Top of Exercise material

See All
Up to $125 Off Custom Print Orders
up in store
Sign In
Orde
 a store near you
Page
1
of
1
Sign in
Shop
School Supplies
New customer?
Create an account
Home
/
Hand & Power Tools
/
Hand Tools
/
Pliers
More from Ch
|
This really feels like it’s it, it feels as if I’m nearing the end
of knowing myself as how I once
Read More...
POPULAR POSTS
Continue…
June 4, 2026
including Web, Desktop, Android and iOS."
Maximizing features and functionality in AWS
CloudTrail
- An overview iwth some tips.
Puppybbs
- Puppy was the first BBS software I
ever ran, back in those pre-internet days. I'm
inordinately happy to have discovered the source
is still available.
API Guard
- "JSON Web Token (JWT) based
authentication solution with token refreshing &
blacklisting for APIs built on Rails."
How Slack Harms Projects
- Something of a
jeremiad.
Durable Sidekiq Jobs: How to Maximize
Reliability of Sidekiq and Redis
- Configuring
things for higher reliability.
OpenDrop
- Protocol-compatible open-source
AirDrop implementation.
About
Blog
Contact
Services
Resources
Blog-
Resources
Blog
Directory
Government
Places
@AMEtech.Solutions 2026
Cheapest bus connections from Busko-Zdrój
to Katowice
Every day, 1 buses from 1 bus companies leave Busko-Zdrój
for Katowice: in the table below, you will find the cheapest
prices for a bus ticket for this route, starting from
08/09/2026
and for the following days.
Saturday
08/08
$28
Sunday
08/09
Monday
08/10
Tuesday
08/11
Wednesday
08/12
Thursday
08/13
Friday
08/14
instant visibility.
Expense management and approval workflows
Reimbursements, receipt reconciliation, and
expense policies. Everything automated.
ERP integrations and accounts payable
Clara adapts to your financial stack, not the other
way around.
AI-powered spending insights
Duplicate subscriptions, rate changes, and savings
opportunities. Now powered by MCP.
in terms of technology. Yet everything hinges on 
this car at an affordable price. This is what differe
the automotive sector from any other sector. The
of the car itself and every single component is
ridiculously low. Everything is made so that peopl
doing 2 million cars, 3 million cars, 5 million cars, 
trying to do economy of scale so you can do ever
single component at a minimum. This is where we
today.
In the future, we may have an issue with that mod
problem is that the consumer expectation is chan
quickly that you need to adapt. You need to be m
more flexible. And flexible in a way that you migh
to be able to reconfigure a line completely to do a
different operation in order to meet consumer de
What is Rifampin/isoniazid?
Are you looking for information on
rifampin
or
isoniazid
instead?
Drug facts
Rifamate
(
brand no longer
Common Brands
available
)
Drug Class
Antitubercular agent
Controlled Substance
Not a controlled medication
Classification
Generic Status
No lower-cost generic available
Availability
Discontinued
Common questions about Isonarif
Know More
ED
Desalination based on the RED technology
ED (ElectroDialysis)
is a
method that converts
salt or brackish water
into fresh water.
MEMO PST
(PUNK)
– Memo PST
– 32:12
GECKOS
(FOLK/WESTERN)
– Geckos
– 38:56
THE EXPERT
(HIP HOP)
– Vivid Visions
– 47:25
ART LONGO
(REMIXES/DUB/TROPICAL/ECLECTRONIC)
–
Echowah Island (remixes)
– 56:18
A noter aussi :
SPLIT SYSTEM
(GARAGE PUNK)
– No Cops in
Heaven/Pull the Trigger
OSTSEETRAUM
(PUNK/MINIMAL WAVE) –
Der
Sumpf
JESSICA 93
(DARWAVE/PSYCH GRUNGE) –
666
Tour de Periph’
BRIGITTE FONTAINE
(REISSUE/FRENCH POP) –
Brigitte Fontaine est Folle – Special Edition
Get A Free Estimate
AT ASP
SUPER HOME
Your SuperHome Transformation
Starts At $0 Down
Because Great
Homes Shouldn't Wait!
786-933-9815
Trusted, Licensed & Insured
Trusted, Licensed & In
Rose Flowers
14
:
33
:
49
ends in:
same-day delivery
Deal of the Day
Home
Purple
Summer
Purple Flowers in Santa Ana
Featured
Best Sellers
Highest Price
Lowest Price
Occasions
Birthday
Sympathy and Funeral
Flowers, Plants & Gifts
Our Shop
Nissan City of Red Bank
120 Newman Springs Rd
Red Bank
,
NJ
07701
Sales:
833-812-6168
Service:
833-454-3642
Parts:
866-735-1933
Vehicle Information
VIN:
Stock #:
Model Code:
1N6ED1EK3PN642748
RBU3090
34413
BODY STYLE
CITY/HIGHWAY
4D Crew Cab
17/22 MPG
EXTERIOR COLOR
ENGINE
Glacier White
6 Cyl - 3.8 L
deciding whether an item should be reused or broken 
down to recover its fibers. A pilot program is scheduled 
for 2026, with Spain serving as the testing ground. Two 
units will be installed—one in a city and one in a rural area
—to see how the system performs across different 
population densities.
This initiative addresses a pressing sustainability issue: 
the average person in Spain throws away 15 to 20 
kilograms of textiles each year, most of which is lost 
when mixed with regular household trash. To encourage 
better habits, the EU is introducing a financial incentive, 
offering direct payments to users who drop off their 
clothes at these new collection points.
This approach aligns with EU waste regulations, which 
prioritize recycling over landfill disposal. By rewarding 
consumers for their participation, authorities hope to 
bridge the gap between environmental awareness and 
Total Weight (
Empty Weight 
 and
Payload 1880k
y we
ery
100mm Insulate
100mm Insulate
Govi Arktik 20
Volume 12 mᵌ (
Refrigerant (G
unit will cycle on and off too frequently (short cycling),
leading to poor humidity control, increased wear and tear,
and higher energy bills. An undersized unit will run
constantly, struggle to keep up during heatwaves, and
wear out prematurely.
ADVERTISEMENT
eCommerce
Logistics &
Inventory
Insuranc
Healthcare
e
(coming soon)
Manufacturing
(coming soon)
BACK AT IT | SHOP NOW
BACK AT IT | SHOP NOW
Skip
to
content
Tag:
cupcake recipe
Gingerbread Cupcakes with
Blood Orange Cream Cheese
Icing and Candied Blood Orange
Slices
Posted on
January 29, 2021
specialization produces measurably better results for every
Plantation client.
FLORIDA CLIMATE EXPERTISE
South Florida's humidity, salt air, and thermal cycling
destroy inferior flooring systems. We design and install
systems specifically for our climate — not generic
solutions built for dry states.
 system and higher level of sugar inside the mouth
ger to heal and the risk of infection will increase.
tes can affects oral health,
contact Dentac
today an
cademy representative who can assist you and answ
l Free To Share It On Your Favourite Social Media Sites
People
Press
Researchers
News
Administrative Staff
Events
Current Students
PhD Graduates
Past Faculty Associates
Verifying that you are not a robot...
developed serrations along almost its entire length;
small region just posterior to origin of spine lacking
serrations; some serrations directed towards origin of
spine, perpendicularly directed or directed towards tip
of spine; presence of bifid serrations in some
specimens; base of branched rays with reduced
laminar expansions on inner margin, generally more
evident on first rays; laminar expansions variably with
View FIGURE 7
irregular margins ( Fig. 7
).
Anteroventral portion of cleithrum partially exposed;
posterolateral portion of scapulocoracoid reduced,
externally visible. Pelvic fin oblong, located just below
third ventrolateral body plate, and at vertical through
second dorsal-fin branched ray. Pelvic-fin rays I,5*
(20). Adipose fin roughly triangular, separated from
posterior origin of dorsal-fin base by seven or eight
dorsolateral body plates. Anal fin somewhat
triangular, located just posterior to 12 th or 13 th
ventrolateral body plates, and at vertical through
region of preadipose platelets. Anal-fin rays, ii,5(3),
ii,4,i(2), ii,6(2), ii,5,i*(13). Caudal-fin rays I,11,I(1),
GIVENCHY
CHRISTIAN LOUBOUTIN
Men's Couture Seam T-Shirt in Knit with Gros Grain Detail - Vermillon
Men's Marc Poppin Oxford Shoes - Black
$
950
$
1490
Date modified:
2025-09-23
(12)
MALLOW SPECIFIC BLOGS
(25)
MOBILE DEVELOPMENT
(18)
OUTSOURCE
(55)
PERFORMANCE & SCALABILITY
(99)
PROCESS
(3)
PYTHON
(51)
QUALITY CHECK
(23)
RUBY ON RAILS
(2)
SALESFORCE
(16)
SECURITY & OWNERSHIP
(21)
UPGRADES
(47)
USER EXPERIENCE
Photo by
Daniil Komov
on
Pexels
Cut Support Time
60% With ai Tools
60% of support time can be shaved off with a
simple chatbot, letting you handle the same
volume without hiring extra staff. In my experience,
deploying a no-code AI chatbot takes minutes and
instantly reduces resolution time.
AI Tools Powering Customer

Bottom of Exercise material

The response consists of the lines above that contain "Blood".

Blood Orange Cream Cheese
Icing and Candied Blood Orange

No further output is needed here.